Los Angeles Times

ATP partners with the Saudis

- WIRE REPORTS

Saudi Arabia’s Public Investment Fund and the men’s profession­al tennis tour agreed to a five-year partnershi­p that includes naming rights for the ATP rankings, the latest move by the kingdom into that sport and others.

The ATP already had a deal that placed its Next Gen ATP Finals — a tournament for players 21 and under — in Jeddah from 2023 through 2027. The arrangemen­t announced Wednesday includes courtside branding for the PIF at the season-ending ATP Finals and tournament­s in Indian Wells, Miami, Madrid and Beijing.

ATP chief executive Massimo Calvelli called the new agreement “a major moment for tennis,” and the tour’s announceme­nt touted ways in which it hopes the sport will continue to grow in Saudi Arabia.

Tennis has been consumed lately by the debate over whether the sport should follow golf and others in making deals with the wealthy kingdom, where rights groups say women continue to face discrimina­tion in most aspects of family life and homosexual­ity is a major taboo, as it is in much of the rest of the Middle East.

The WTA women’s tennis tour has been in negotiatio­ns to partner with Saudi Arabia, including possibly placing its season-ending WTA Finals there.

Chris Evert and Martina Navratilov­a are among those who have urged the WTA to stay out of Saudi Arabia, while another former star player and Hall of Famer, equal rights pioneer Billie Jean King, has advocated for engagement.

In January, 22-time Grand Slam champion Rafael Nadal was introduced as an ambassador for the Saudi Tennis Federation.

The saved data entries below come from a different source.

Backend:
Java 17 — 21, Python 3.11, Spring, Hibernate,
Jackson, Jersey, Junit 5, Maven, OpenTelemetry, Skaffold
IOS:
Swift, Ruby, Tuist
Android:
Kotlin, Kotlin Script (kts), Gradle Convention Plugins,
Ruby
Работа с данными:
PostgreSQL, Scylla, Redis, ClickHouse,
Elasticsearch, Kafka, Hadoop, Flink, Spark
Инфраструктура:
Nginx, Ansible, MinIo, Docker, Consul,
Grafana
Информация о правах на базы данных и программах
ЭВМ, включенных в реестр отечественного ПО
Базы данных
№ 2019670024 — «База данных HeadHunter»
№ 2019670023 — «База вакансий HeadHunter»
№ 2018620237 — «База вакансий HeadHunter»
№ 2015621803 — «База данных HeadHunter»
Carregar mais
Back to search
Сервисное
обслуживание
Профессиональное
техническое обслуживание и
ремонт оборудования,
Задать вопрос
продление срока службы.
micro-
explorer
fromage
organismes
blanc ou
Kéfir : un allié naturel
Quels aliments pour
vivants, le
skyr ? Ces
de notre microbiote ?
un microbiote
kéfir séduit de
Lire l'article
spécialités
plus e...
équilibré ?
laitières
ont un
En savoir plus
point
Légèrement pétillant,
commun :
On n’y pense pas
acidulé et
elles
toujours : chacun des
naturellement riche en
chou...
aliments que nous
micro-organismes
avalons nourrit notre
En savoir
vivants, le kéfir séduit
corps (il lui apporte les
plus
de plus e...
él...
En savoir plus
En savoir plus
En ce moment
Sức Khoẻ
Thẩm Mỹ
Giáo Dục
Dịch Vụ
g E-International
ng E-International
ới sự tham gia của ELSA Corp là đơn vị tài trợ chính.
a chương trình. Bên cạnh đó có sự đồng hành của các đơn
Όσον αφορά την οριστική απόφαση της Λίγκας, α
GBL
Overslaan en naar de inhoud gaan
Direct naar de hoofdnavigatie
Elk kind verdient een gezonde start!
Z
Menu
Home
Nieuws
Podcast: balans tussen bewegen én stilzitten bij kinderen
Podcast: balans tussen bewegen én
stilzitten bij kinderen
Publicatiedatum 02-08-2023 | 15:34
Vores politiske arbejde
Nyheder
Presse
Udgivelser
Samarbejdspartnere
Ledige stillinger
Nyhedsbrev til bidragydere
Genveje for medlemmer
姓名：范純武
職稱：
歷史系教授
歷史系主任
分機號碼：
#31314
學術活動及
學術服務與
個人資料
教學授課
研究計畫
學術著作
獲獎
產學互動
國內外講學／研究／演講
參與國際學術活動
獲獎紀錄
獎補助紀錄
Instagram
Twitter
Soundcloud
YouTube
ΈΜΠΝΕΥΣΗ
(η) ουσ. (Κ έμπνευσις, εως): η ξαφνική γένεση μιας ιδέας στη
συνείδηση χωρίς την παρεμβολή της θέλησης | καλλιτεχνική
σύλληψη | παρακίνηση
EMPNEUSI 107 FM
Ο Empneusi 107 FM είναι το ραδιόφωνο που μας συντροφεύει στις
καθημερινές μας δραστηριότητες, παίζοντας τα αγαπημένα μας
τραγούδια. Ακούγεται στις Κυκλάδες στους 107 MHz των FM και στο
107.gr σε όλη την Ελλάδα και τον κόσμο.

This month, plans were announced for Nadal, Novak Djokovic and four other stars of men’s tennis to participat­e in an exhibition event in Riyadh in October.

Saudi Crown Prince Mohammed bin Salman has worked to get himself out of internatio­nal isolation since the 2018 killing of Washington Post columnist Jamal Khashoggi. He also clearly wants to diversify Saudi Arabia’s economy and reduce its reliance on oil.

In recent years, Saudi Arabia has enacted widerangin­g social reforms, including granting women the right to drive and largely dismantlin­g male guardiansh­ip laws that had allowed husbands and male relatives to control many aspects of women’s lives. Men and women are still required to dress modestly, but the rules have been loosened and the once-feared religious police have been sidelined. Gender segregatio­n in public places has also been eased, with men and women attending movie screenings, concerts and even raves — something unthinkabl­e a few years ago.